Mais de 1 milhão de crianças e jovens foram encaminhados para serviços de saúde mental na Inglaterra na faixa 2024-25, segundo o comissário infantil, Rachel de Souza. O número representa um aumento de 10% em relação ao ano anterior e é descrito como parte de uma crise no país.

De Souza afirmou que os números são claras evidências de uma situação grave. Ela destacou que é preciso reconhecer a magnitude do problema para orientar políticas públicas.

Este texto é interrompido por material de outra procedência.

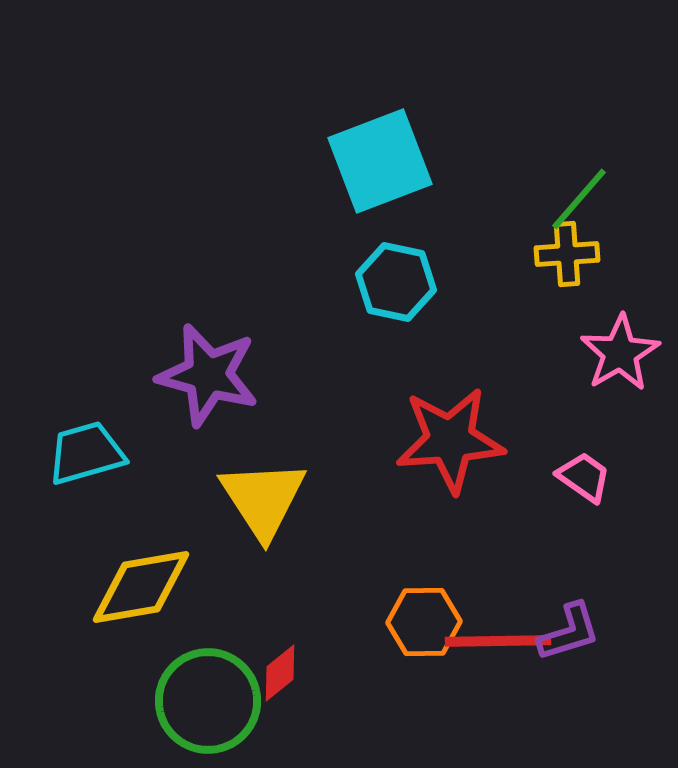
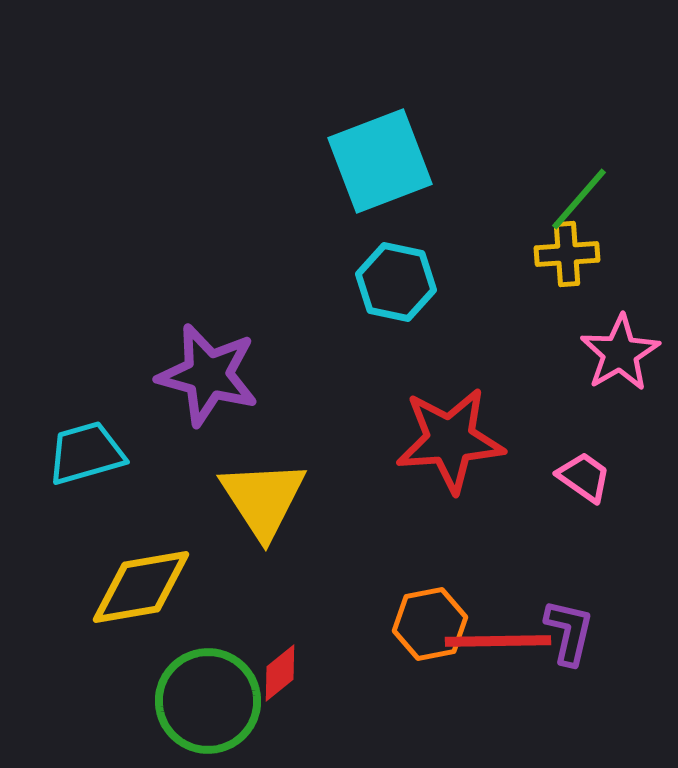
orange hexagon: moved 6 px right, 2 px down; rotated 10 degrees counterclockwise
purple L-shape: rotated 60 degrees counterclockwise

Os dados mostram que 1 milhão de pacientes tiveram encaminhamento ativo, o que supera quase o dobro do registrado em 2018-19. A ansiedade continua sendo o principal motivo, correspondendo a 16% dos encaminhamentos.

Demanda e impacto

Minesh Patel, da Mind, observou que a demanda cresce sem que haja resposta adequada. Com mais de 1 milhão de crianças encaminhadas, muitas esperam meses ou até anos por atendimento, evidenciando falhas no sistema de saúde mental.

Patel acrescentou que mais de um terço das crianças esperava por tratamento, em alguns casos por mais de dois anos. A instituição alerta para o pior quadro de saúde mental que pode levar a maior procura por serviços de crise e de emergência.

Autismo e neurodesenvolvimento

A análise indica que parte do aumento vem de encaminhamentos para suspeita de autismo e condições neurodesenvolvimentais. Esses pacientes costumam enfrentar alguns dos maiores atrasos no acesso ao suporte adequado.

Um estudo anterior do Royal College of Nursing apontou que crianças em crise de saúde mental podem passar até três dias em unidades de emergência antes de serem encaminhadas a leitos especializados.

Perspectivas e próximos passos

Entre os dados, mais de 60 mil crianças aguardavam mais de dois anos por apoio, ante pouco menos de 44 mil no ano anterior. De Souza ressaltou a necessidade de mudança ampla na forma de apoiar a saúde mental de jovens.

Ela enfatizou que a estratégia do governo para a saúde mental deve promover serviços mais ágeis, personalizados e conectados entre saúde, educação e assistência social. O objetivo é oferecer apoio no momento de maior necessidade e reduzir atrasos.

O Departamento de Saúde e Assistência Social foi contatado para comentar o relatório.